[[ Raw data open ]]
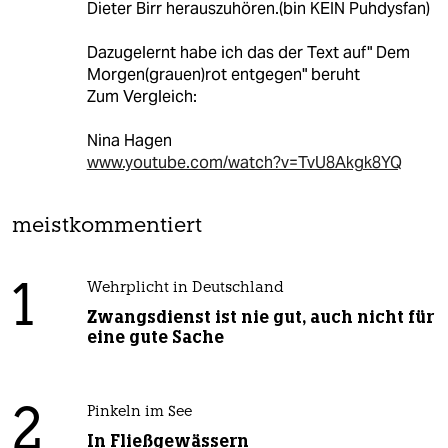
Dieter Birr herauszuhören.(bin KEIN Puhdysfan)
Dazugelernt habe ich das der Text auf" Dem
Morgen(grauen)rot entgegen" beruht
Zum Vergleich:
Nina Hagen
www.youtube.com/watch?v=TvU8Akgk8YQ
meistkommentiert
1
Wehrplicht in Deutschland
Zwangsdienst ist nie gut, auch nicht für
eine gute Sache
2
Pinkeln im See
In Fließgewässern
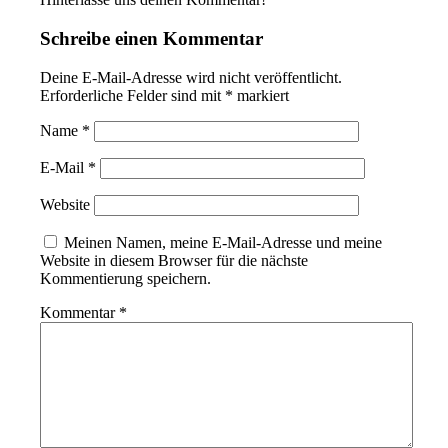
Schreibe einen Kommentar
Deine E-Mail-Adresse wird nicht veröffentlicht.
Erforderliche Felder sind mit
*
markiert
Name
*
E-Mail
*
Website
Meinen Namen, meine E-Mail-Adresse und meine
Website in diesem Browser für die nächste
Kommentierung speichern.
Kommentar
*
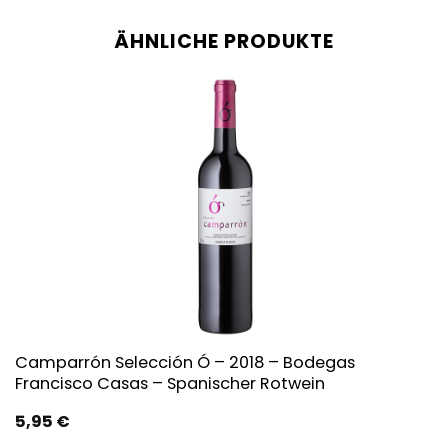
ÄHNLICHE PRODUKTE
Camparrón Selección Ó – 2018 – Bodegas
Francisco Casas – Spanischer Rotwein
5,95
€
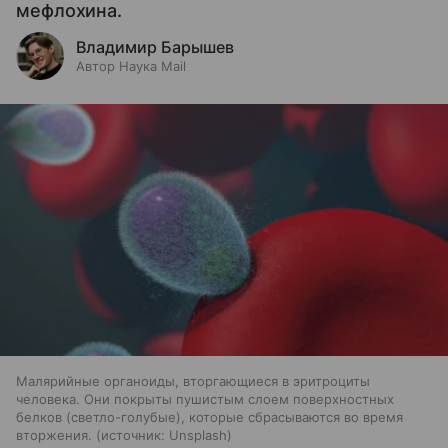
мефлохина.
Владимир Барышев
Автор Наука Mail
Малярийные органоиды, вторгающиеся в эритроциты
человека. Они покрыты пушистым слоем поверхностных
белков (светло-голубые), которые сбрасываются во время
вторжения.
источник:
Unsplash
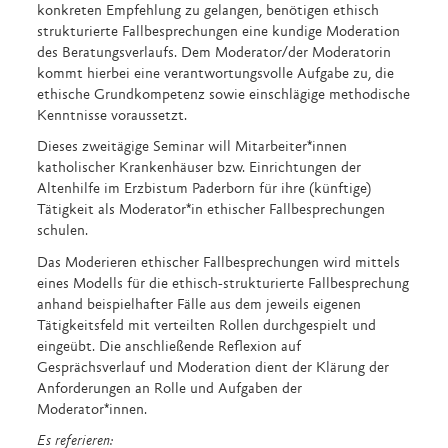
konkreten Empfehlung zu gelangen, benötigen ethisch
strukturierte Fallbesprechungen eine kundige Moderation
des Beratungsverlaufs. Dem Moderator/der Moderatorin
kommt hierbei eine verantwortungsvolle Aufgabe zu, die
ethische Grundkompetenz sowie einschlägige methodische
Kenntnisse voraussetzt.
Dieses zweitägige Seminar will Mitarbeiter*innen
katholischer Krankenhäuser bzw. Einrichtungen der
Altenhilfe im Erzbistum Paderborn für ihre (künftige)
Tätigkeit als Moderator*in ethischer Fallbesprechungen
schulen.
Das Moderieren ethischer Fallbesprechungen wird mittels
eines Modells für die ethisch-strukturierte Fallbesprechung
anhand beispielhafter Fälle aus dem jeweils eigenen
Tätigkeitsfeld mit verteilten Rollen durchgespielt und
eingeübt. Die anschließende Reflexion auf
Gesprächsverlauf und Moderation dient der Klärung der
Anforderungen an Rolle und Aufgaben der
Moderator*innen.
Es referieren:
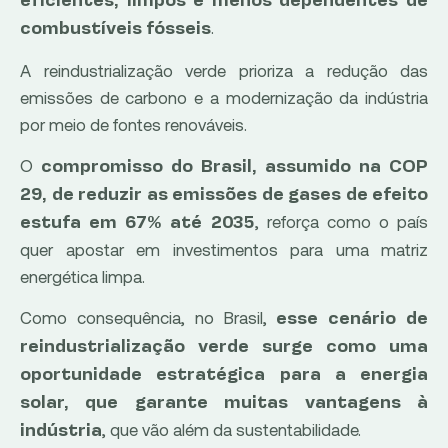
eficientes, limpos e menos dependentes de
.
combustíveis fósseis
A reindustrialização verde prioriza a redução das
emissões de carbono e a modernização da indústria
por meio de fontes renováveis.
O
compromisso do Brasil, assumido na COP
29, de reduzir as emissões de gases de efeito
, reforça como o país
estufa em 67% até 2035
quer apostar em investimentos para uma matriz
energética limpa.
Como consequência, no Brasil,
esse cenário de
reindustrialização verde surge como uma
oportunidade estratégica para a energia
solar, que garante muitas vantagens à
, que vão além da sustentabilidade.
indústria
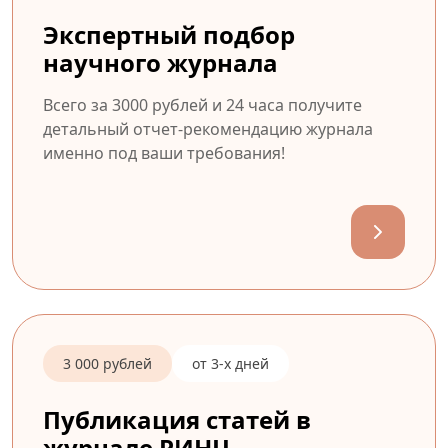
Экспертный подбор
научного журнала
Всего за 3000 рублей и 24 часа получите
детальный отчет-рекомендацию журнала
именно под ваши требования!
3 000 рублей
от 3-х дней
Публикация статей в
журнале РИНЦ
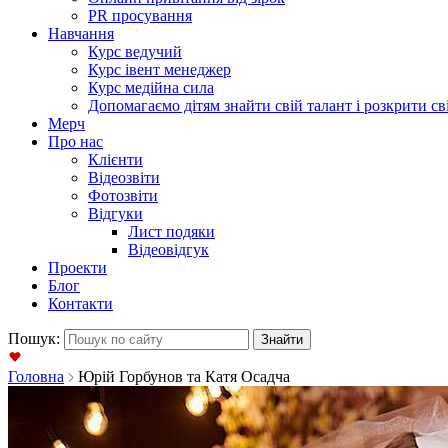
PR просування
Навчання
Курс ведучий
Курс івент менеджер
Курс медійна сила
Допомагаємо дітям знайти свій талант і розкрити св
Мерч
Про нас
Клієнти
Відеозвіти
Фотозвіти
Відгуки
Лист подяки
Відеовідгук
Проекти
Блог
Контакти
Пошук:
Головна
Юрій Горбунов та Катя Осадча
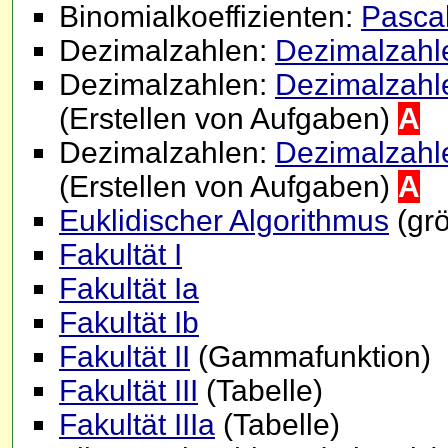
Binomialkoeffizienten:
Pasca
Dezimalzahlen:
Dezimalzahle
Dezimalzahlen:
Dezimalzahle
(Erstellen von Aufgaben)
A
Dezimalzahlen:
Dezimalzahle
(Erstellen von Aufgaben)
A
Euklidischer Algorithmus
(grö
Fakultät I
Fakultät Ia
Fakultät Ib
Fakultät II
(Gammafunktion)
Fakultät III
(Tabelle)
Fakultät IIIa
(Tabelle)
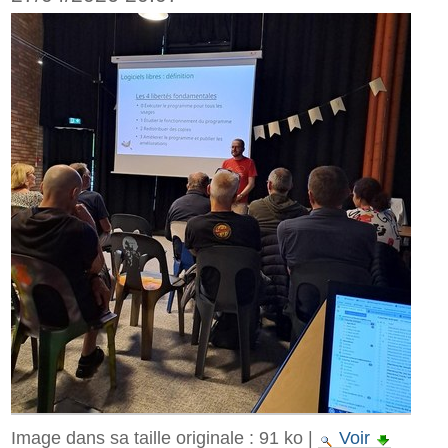
Image dans sa taille originale :
91 ko
|
Voir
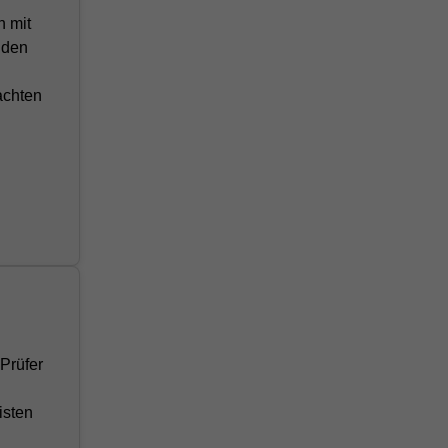
n mit
nden
achten
 Prüfer
isten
[[ Raw data closed ]]
__What is required__.
Only lines containing "innen" belong in the answer; copy every such line from the records.

__Exercise answer__.
Dieses zweitägige Seminar will Mitarbeiter*innen
Moderator*innen.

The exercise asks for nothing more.